Deepak Kumar is like any other 18-year-old. He has spiked hair, a goatie and is dressed in skinny jeans and a well-fitted shirt. Even though he has not “officially” commenced his Political Science degree, he puts his practical knowledge from volunteering with JOSH--an NGO in Trilokpuri--to good use.
“If you notice there are no traffic lights in Trilokpuri,” he declares, as he dodges a Grameen Seva vehicle, on the “short walk” between JOSH’s office in Block 5 to Block 32. “These Grameen Seva drivers always try to overtake each other…” he continues.
The sun beats down on Trilokpuri, a resettlement colony in East Delhi that stands on the fringes of Mayur Vihar Phase-I as Deepak talks about the local market that sprouts up after dark and the upcoming elections being the reason for the “unusually” clean surroundings. In his hand is a notebook that has names of his “case studies”--potential beneficiaries of the food security scheme who have been denied benefits for lack of an Aadhaar card.
It is Tuesday, the same day that the Supreme Court upheld its interim order that no person be deprived of availing social benefits for want of an Aadhaar card, and had turned down the plea of the Centre to modify its earlier order.
Deepak and his teammate 19-year-old Mukesh Haldar are both aware of the Supreme Court’s stance. “Our team has been looking at the Right to Food Scheme that was launched on August 20. For the last two months, we have been interacting with people in this neighbourhood to record their experiences with availing benefits under this scheme,” says Deepak.
Mukesh himself serves as a “case study” having approached the Food Office in Mayur Vihar Phase-I seeking benefits for his family. “I noticed that on the forms submitted by people, the names of those without Aadhaar cards were being cut off,” he says. “The authorities said they will only accept Aadhaar cards and when I pointed out that it had become voluntary I was told to take it up with the Chief Minister,” he adds.
At JOSH’s minority resources centre in Trilokpuri’s Block-32, Deepak asks 32-year-old Najma Jafru, a resident of nearby Ambedkar Camp, if she gets benefits under the food security scheme. “Both my son and I have Aadhaar cards but my husband doesn’t. Despite this we have not received rations,” she says.

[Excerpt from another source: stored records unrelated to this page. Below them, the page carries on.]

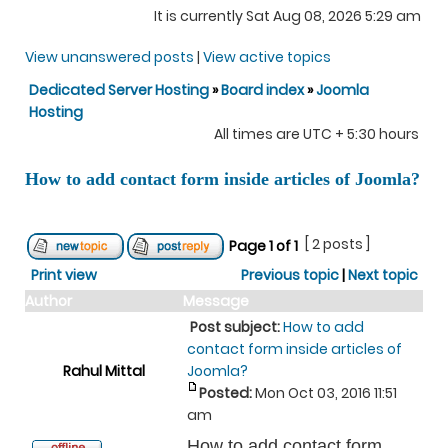
It is currently Sat Aug 08, 2026 5:29 am
View unanswered posts
|
View active topics
Dedicated Server Hosting
»
Board index
»
Joomla
Hosting
All times are UTC + 5:30 hours
How to add contact form inside articles of Joomla?
[ 2 posts ]
Page
1
of
1
Print view
Previous topic
|
Next topic
Author
Message
Post subject:
How to add
contact form inside articles of
Rahul Mittal
Joomla?
Posted:
Mon Oct 03, 2016 11:51
am
How to add contact form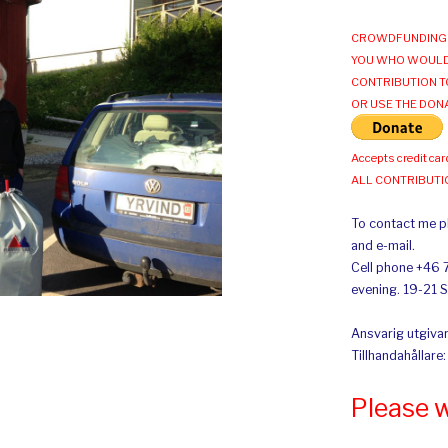
CROWDFUNDING 
YOU WHO WOULD
CONTRIBUTION T
OR USE THE DON
Accepts credit car
ALL CONTRIBUT
To contact me pl
and e-mail.
Cell phone +46 
evening. 19-21 
Ansvarig utgivar
Tillhandahållare
Please 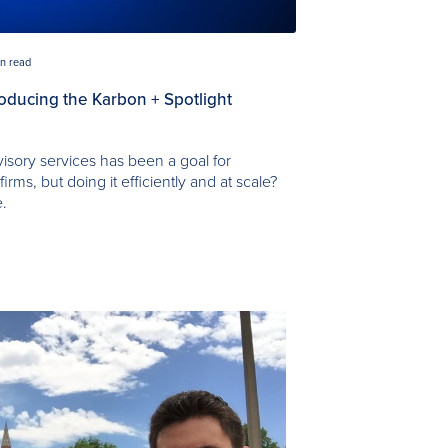
in read
troducing the Karbon + Spotlight
visory services has been a goal for
rms, but doing it efficiently and at scale?
e.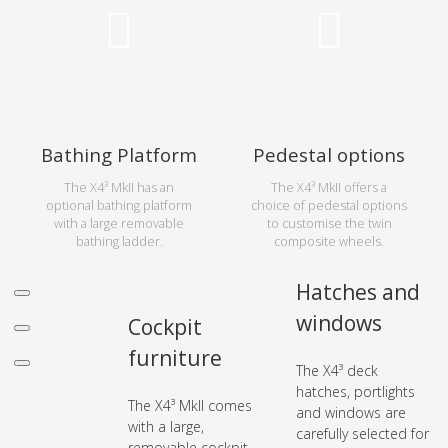
Bathing Platform
Pedestal options
The X4³ MkII has an
The X4³ MkII offers a
optional bathing platform
choice of pedestal options
with a large removable
to customise the twin
bathing ladder.
composite wheels.
Hatches and
windows
Cockpit
furniture
The X4³ deck
hatches, portlights
The X4³ MkII comes
and windows are
with a large,
carefully selected for
removable cockpit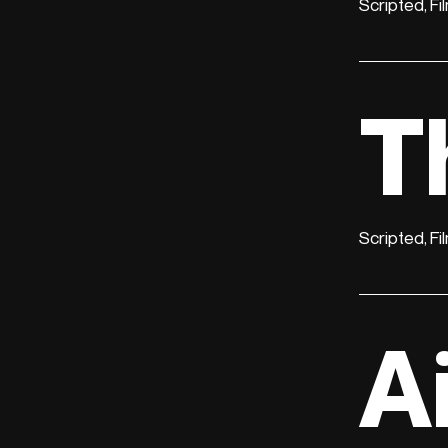
Scripted, Fi
T
Scripted, Fi
A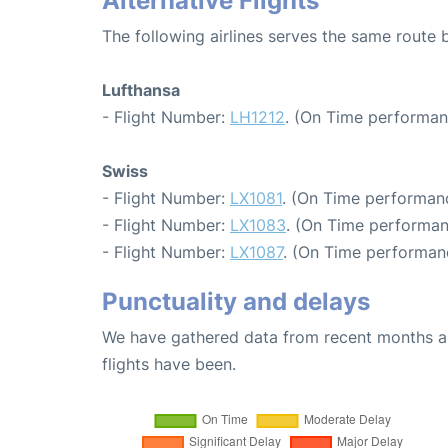
Alternative Flights
The following airlines serves the same route
Lufthansa
- Flight Number:
LH1212
. (On Time performan
Swiss
- Flight Number:
LX1081
. (On Time performanc
- Flight Number:
LX1083
. (On Time performan
- Flight Number:
LX1087
. (On Time performanc
Punctuality and delays
We have gathered data from recent months an
flights have been.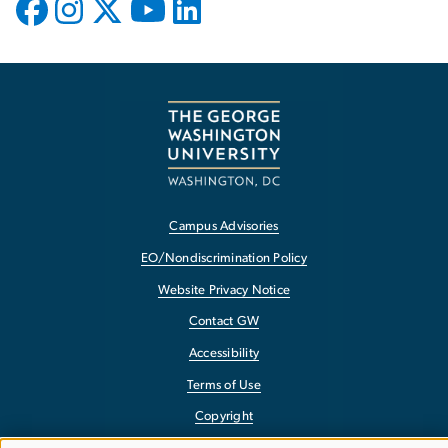
Campus Advisories
EO/Nondiscrimination Policy
Website Privacy Notice
Contact GW
Accessibility
Terms of Use
Copyright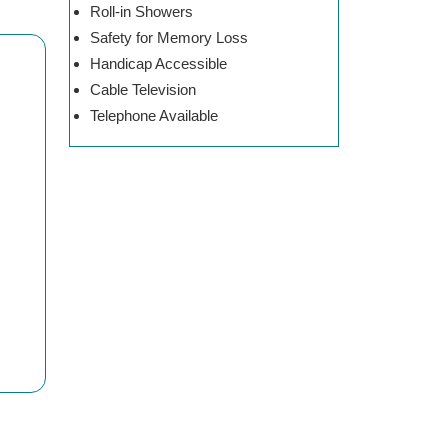
Roll-in Showers
Safety for Memory Loss
Handicap Accessible
Cable Television
Telephone Available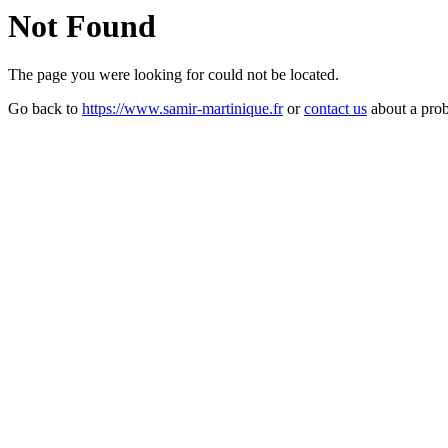
Not Found
The page you were looking for could not be located.
Go back to
https://www.samir-martinique.fr
or
contact us
about a pro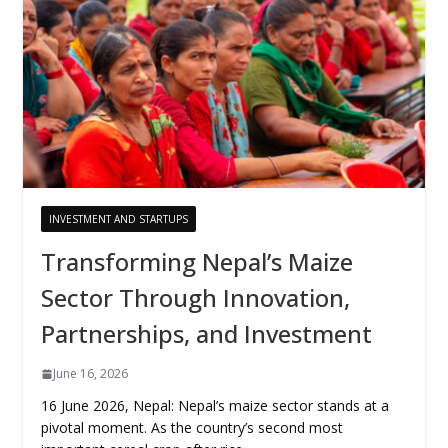
INVESTMENT AND STARTUPS
Transforming Nepal’s Maize
Sector Through Innovation,
Partnerships, and Investment
June 16, 2026
16 June 2026, Nepal: Nepal’s maize sector stands at a
pivotal moment. As the country’s second most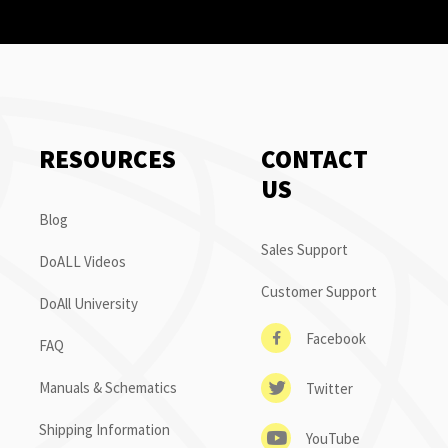
RESOURCES
CONTACT
US
Blog
Sales Support
DoALL Videos
Customer Support
DoAll University
Facebook
FAQ
Manuals & Schematics
Twitter
Shipping Information
YouTube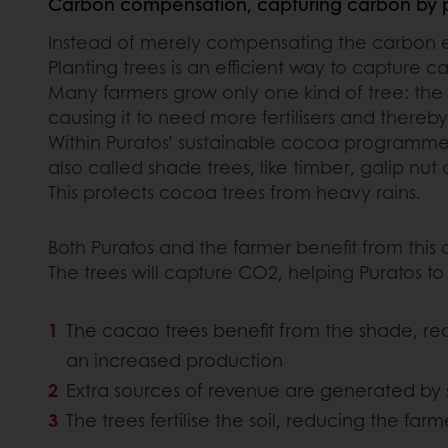
Carbon compensation, capturing carbon by p
Instead of merely compensating the carbon emi
Planting trees is an efficient way to capture 
Many farmers grow only one kind of tree: the 
causing it to need more fertilisers and thereb
Within Puratos’ sustainable cocoa programme, w
also called shade trees, like timber, galip n
This protects cocoa trees from heavy rains.
Both Puratos and the farmer benefit from this
The trees will capture CO2, helping Puratos to
The cacao trees benefit from the shade, re
an increased production
Extra sources of revenue are generated by se
The trees fertilise the soil, reducing the farm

Kushboo Khan (16), who quietly listens to Najma, was among those who lined up as early as 4 a.m. to register for the Aadhaar. “My siblings and I had to register for the card very recently since they were not giving us rations otherwise. Only my parents had registered for the card, so our family of six, was getting only 10 kg of wheat and 2 kg of rice,” she says.
The volunteers are also preparing questions to put forth to the government under the RTI Act, says JOSH’s programme coordinator Priyanka Rustagi.